Medication has many benefits, but may also lead to adverse drug events (ADEs). These are defined as potentially harmful events related to the use or misuse of medication. Worldwide ADEs contribute to 5-7% of Emergency Department (ED) visits resulting in hospital admissions [1,2,3,4]. In approximately 25% of patients with such a ADE-related hospitalisation drug overuse and in approximately 50% drug underuse was the cause [5]. Drug overuse (prescribed medication without an indication) and drug underuse (omission of prescribed medication despite an indication) can compromise patient safety and may lead to ADE-related readmissions [6]. Clinical pharmacists are specialized in recognition of ADEs and tackling drug overuse and drug underuse [7]. Implementation of a clinical pharmacist in the ED may therefore improve patient safety. As 38 to 65% of ADEs are not recognized in EDs by physicians, ED pharmacists could also have a role in identifying these high risk patients [2, 5, 8,9,10]. Studies already found that ED pharmacists frequently detect drug overuse and drug underuse during medication reviews [9, 10]. However, these studies did not investigate the persistence of medication changes after hospitalisation.

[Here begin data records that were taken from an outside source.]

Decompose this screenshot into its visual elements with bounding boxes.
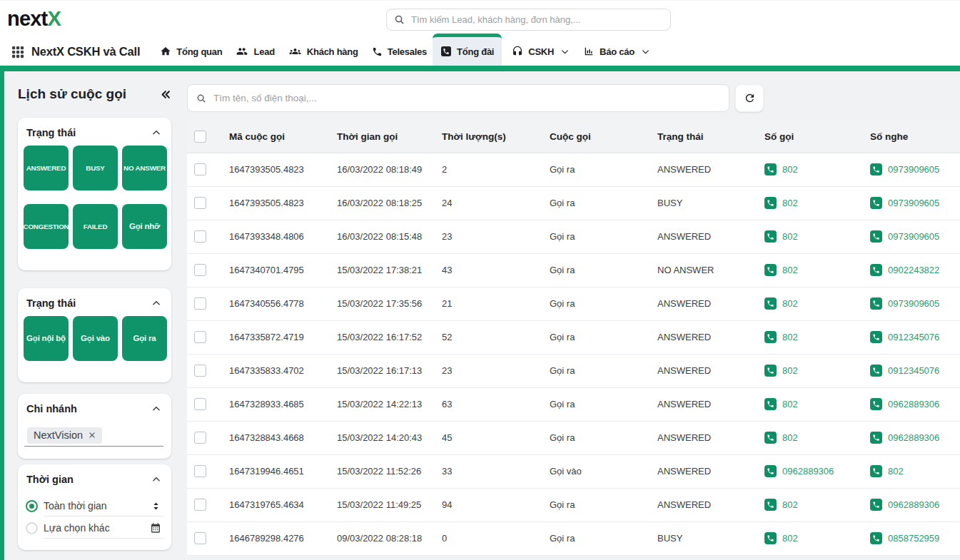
nav-item-label: Lead xyxy=(253,46,274,57)
filter-button-1[interactable]: Gọi vào xyxy=(73,316,118,361)
callee-number[interactable]: 0912345076 xyxy=(888,332,939,342)
phone-square-icon xyxy=(440,46,452,57)
row-checkbox[interactable] xyxy=(194,297,206,310)
table-toolbar xyxy=(187,84,960,112)
callee-number[interactable]: 0912345076 xyxy=(888,365,939,376)
cell-status: ANSWERED xyxy=(657,354,764,387)
phone-icon xyxy=(870,432,882,444)
filter-button-0[interactable]: ANSWERED xyxy=(24,146,69,190)
filter-button-5[interactable]: Gọi nhỡ xyxy=(122,204,167,249)
callee-number[interactable]: 0973909605 xyxy=(888,231,939,242)
filter-button-0[interactable]: Gọi nội bộ xyxy=(24,316,69,361)
cell-call-id: 1647335833.4702 xyxy=(229,354,337,387)
phone-icon xyxy=(870,398,882,410)
phone-icon xyxy=(764,499,777,511)
filter-button-2[interactable]: NO ANSWER xyxy=(122,146,167,190)
caller-number[interactable]: 802 xyxy=(782,265,798,275)
caller-number[interactable]: 802 xyxy=(782,298,798,309)
nav-item-khách-hàng[interactable]: Khách hàng xyxy=(288,37,358,66)
cell-duration: 33 xyxy=(442,454,550,488)
nav-item-tổng-quan[interactable]: Tổng quan xyxy=(160,37,222,66)
radio-checked[interactable] xyxy=(26,500,38,512)
filter-card-2: Chi nhánhNextVision xyxy=(18,394,171,459)
caller-number[interactable]: 802 xyxy=(782,432,798,443)
cell-duration: 45 xyxy=(442,421,550,454)
callee-number[interactable]: 0858752959 xyxy=(888,533,939,544)
cell-duration: 24 xyxy=(442,186,550,220)
nav-item-báo-cáo[interactable]: Báo cáo xyxy=(583,37,650,66)
row-checkbox[interactable] xyxy=(194,264,206,276)
row-checkbox[interactable] xyxy=(194,230,206,243)
caller-number[interactable]: 802 xyxy=(782,198,798,208)
people-icon xyxy=(236,46,248,57)
callee-number[interactable]: 0973909605 xyxy=(888,164,939,175)
filter-button-2[interactable]: Gọi ra xyxy=(122,316,167,361)
callee-number[interactable]: 0962889306 xyxy=(888,432,939,443)
row-checkbox[interactable] xyxy=(194,465,206,477)
search-icon xyxy=(196,93,206,103)
row-checkbox[interactable] xyxy=(194,499,206,511)
caller-number[interactable]: 802 xyxy=(782,164,798,175)
phone-icon xyxy=(764,398,777,410)
phone-icon xyxy=(372,46,383,57)
callee-number[interactable]: 0962889306 xyxy=(888,399,939,409)
nav-item-tổng-đài[interactable]: Tổng đài xyxy=(433,34,502,66)
callee-number[interactable]: 0973909605 xyxy=(888,298,939,309)
caller-number[interactable]: 0962889306 xyxy=(782,466,834,477)
table-row: 1647328843.466815/03/2022 14:20:4345Gọi … xyxy=(187,421,960,454)
filter-button-4[interactable]: FAILED xyxy=(73,204,118,249)
chevron-up-icon[interactable] xyxy=(151,128,161,138)
caller-number[interactable]: 802 xyxy=(782,332,798,342)
phone-icon xyxy=(870,532,882,544)
nav-item-cskh[interactable]: CSKH xyxy=(512,37,570,66)
cell-call-id: 1647328933.4685 xyxy=(229,387,337,421)
row-checkbox[interactable] xyxy=(194,398,206,410)
caller-number[interactable]: 802 xyxy=(782,231,798,242)
row-checkbox[interactable] xyxy=(194,432,206,444)
sort-icon[interactable] xyxy=(151,501,161,511)
filter-button-1[interactable]: BUSY xyxy=(73,146,118,190)
chevron-up-icon[interactable] xyxy=(151,474,161,484)
chevron-up-icon[interactable] xyxy=(151,404,161,414)
caller-number[interactable]: 802 xyxy=(782,399,798,409)
table-row: 1647328933.468515/03/2022 14:22:1363Gọi … xyxy=(187,387,960,421)
row-checkbox[interactable] xyxy=(194,197,206,209)
chevron-up-icon[interactable] xyxy=(151,298,161,308)
filter-button-3[interactable]: CONGESTION xyxy=(24,204,69,249)
phone-icon xyxy=(870,297,882,310)
nav-items: Tổng quanLeadKhách hàngTelesalesTổng đài… xyxy=(160,37,664,66)
phone-icon xyxy=(870,365,882,377)
refresh-button[interactable] xyxy=(735,84,764,112)
callee-number[interactable]: 802 xyxy=(888,466,904,477)
caller-number[interactable]: 802 xyxy=(782,499,798,510)
cell-call-time: 16/03/2022 08:18:25 xyxy=(337,186,442,220)
caller-number[interactable]: 802 xyxy=(782,533,798,544)
filter-card-title: Trạng thái xyxy=(26,127,76,138)
row-checkbox[interactable] xyxy=(194,532,206,544)
caller-number[interactable]: 802 xyxy=(782,365,798,376)
callee-number[interactable]: 0902243822 xyxy=(888,265,939,275)
row-checkbox[interactable] xyxy=(194,331,206,343)
global-search-input[interactable] xyxy=(410,14,663,26)
row-checkbox[interactable] xyxy=(194,365,206,377)
call-history-table: Mã cuộc gọiThời gian gọiThời lượng(s)Cuộ… xyxy=(187,121,960,556)
row-checkbox[interactable] xyxy=(194,163,206,175)
bar-chart-icon xyxy=(583,46,595,57)
callee-number[interactable]: 0962889306 xyxy=(888,499,939,510)
nav-item-lead[interactable]: Lead xyxy=(236,37,274,66)
collapse-sidebar-icon[interactable] xyxy=(158,88,172,101)
select-all-checkbox[interactable] xyxy=(194,131,206,143)
apps-grid-icon[interactable] xyxy=(11,45,24,58)
home-icon xyxy=(160,46,171,57)
cell-call-time: 15/03/2022 14:22:13 xyxy=(337,387,442,421)
nav-item-telesales[interactable]: Telesales xyxy=(372,37,427,66)
table-search-input[interactable] xyxy=(212,92,720,104)
close-icon[interactable] xyxy=(88,431,96,439)
cell-duration: 94 xyxy=(442,488,550,521)
radio-unchecked[interactable] xyxy=(26,522,38,534)
calendar-icon[interactable] xyxy=(150,522,161,534)
brand-logo: nextX xyxy=(7,7,61,31)
callee-number[interactable]: 0973909605 xyxy=(888,198,939,208)
branch-select[interactable]: NextVision xyxy=(24,427,163,447)
time-option-row: Lựa chọn khác xyxy=(26,522,163,539)
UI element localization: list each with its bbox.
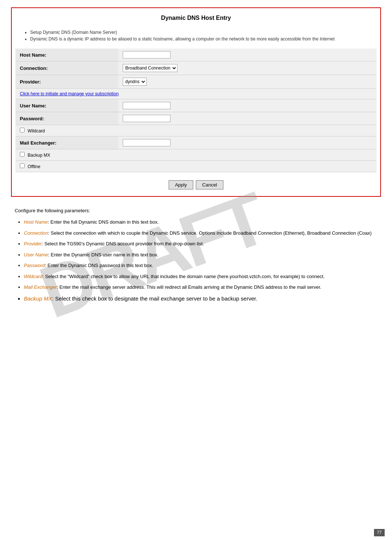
offline-row: Offline [15,161,377,172]
mail-exchanger-input[interactable] [123,139,170,146]
term-provider: Provider [24,241,42,246]
wildcard-cell: Wildcard [15,125,377,136]
list-item-6: Mail Exchanger: Enter the mail exchange … [24,284,377,291]
backup-mx-label-element[interactable]: Backup MX [20,153,50,158]
connection-row: Connection: Broadband Connection [15,61,377,75]
term-wildcard: Wildcard [24,274,42,279]
username-value-cell [118,99,377,112]
intro-text: Configure the following parameters: [15,208,377,213]
cancel-button[interactable]: Cancel [196,180,223,189]
host-name-row: Host Name: [15,49,377,61]
mail-exchanger-value-cell [118,136,377,149]
list-item-2: Provider: Select the TG590’s Dynamic DNS… [24,240,377,248]
offline-label-element[interactable]: Offline [20,164,40,169]
subscription-link[interactable]: Click here to initiate and manage your s… [15,89,377,99]
desc-wildcard: : Select the “Wildcard” check box to all… [42,274,324,279]
desc-mail-exchanger: : Enter the mail exchange server address… [57,284,321,290]
desc-connection: : Select the connection with which to co… [48,230,372,236]
info-box: Setup Dynamic DNS (Domain Name Server) D… [15,28,377,49]
term-password: Password [24,263,45,268]
desc-backup-mx: : Select this check box to designate the… [52,295,258,302]
mail-exchanger-row: Mail Exchanger: [15,136,377,149]
mail-exchanger-label: Mail Exchanger: [15,136,118,149]
list-item-5: Wildcard: Select the “Wildcard” check bo… [24,273,377,280]
provider-select[interactable]: dyndns [123,78,147,86]
provider-label: Provider: [15,75,118,89]
desc-password: : Enter the Dynamic DNS password in this… [45,263,153,268]
provider-row: Provider: dyndns [15,75,377,89]
username-input[interactable] [123,102,170,109]
connection-select[interactable]: Broadband Connection [123,64,177,72]
term-user-name: User Name [24,252,48,257]
host-name-value-cell [118,49,377,61]
form-title: Dynamic DNS Host Entry [15,12,377,24]
term-host-name: Host Name [24,219,48,225]
page: Dynamic DNS Host Entry Setup Dynamic DNS… [0,0,392,540]
host-name-label: Host Name: [15,49,118,61]
desc-user-name: : Enter the Dynamic DNS user name in thi… [48,252,159,257]
offline-label-text: Offline [28,164,40,169]
password-label: Password: [15,112,118,125]
password-value-cell [118,112,377,125]
desc-host-name: : Enter the full Dynamic DNS domain in t… [48,219,159,225]
info-bullet-1: Setup Dynamic DNS (Domain Name Server) [30,30,369,35]
desc-provider: : Select the TG590’s Dynamic DNS account… [42,241,204,246]
password-input[interactable] [123,115,170,122]
subscription-row: Click here to initiate and manage your s… [15,89,377,99]
wildcard-row: Wildcard [15,125,377,136]
password-row: Password: [15,112,377,125]
username-row: User Name: [15,99,377,112]
list-item-7: Backup MX: Select this check box to desi… [24,295,377,303]
button-row: Apply Cancel [15,176,377,192]
username-label: User Name: [15,99,118,112]
wildcard-label-text: Wildcard [28,128,45,134]
info-bullet-2: Dynamic DNS is a dynamic IP address to b… [30,36,369,42]
wildcard-label-element[interactable]: Wildcard [20,128,45,134]
list-item-0: Host Name: Enter the full Dynamic DNS do… [24,219,377,226]
list-item-3: User Name: Enter the Dynamic DNS user na… [24,251,377,259]
backup-mx-checkbox[interactable] [20,152,25,157]
content-section: Configure the following parameters: Host… [4,200,388,314]
dns-form-table: Host Name: Connection: Broadband Connect… [15,49,377,172]
backup-mx-label-text: Backup MX [28,153,50,158]
page-number: 77 [374,529,385,536]
host-name-input[interactable] [123,51,170,58]
provider-value-cell: dyndns [118,75,377,89]
backup-mx-cell: Backup MX [15,149,377,161]
form-panel: Dynamic DNS Host Entry Setup Dynamic DNS… [11,7,381,197]
offline-checkbox[interactable] [20,163,25,168]
backup-mx-row: Backup MX [15,149,377,161]
wildcard-checkbox[interactable] [20,128,25,132]
term-backup-mx: Backup MX [24,295,52,302]
term-connection: Connection [24,230,48,236]
apply-button[interactable]: Apply [169,180,193,189]
content-list: Host Name: Enter the full Dynamic DNS do… [15,219,377,303]
list-item-4: Password: Enter the Dynamic DNS password… [24,262,377,269]
list-item-1: Connection: Select the connection with w… [24,230,377,237]
offline-cell: Offline [15,161,377,172]
connection-label: Connection: [15,61,118,75]
term-mail-exchanger: Mail Exchanger [24,284,57,290]
connection-value-cell: Broadband Connection [118,61,377,75]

Therefore, the primary aim of this study was to determine the effect of an ED pharmacist on the number of medication changes for drug overuse and drug underuse that persisted 6 months after discharge in patients with an ADE-related hospitalisation after an ED visit. The secondary aim was to determine the effect on: the number of all medication changes during admission and 6 months after discharge, recognition by physicians in the ED of ADEs causing hospitalisations, patient satisfaction with the intervention, and the number of ADE-related readmissions.

Methods

Study design

This prospective multicenter non-randomized controlled intervention study was conducted between October 2016 and January 2018 in the 1320-bed Erasmus University Medical Center in Rotterdam and in the 550-bed general teaching OLVG hospital in Amsterdam in The Netherlands. The study protocol received a waiver from the Medical Ethics Committee as it was outside the scope of the Human Research Act (MEC-2016-346). All data were handled according to the European General Data Protection Regulation. Written informed consent was obtained from all included patients at admission.

Selection of participants

Patients aged 18 years and older were eligible for inclusion if they were hospitalised for more than 24 hours after visiting the ED. Patients were excluded based on the following criteria: no communication possible due to critically ill condition or language barrier; cognitive impairment; transfers to other hospital; no pre-admission medication; admission due to problems with cancer treatment; alcohol intoxication and/or (self) poisoning related hospitalisation; psychiatric hospitalisation; intensive care unit (ICU) hospitalisation; foreign tourist or homeless patient; already included patient readmitted within the research period; and patients with no informed consent.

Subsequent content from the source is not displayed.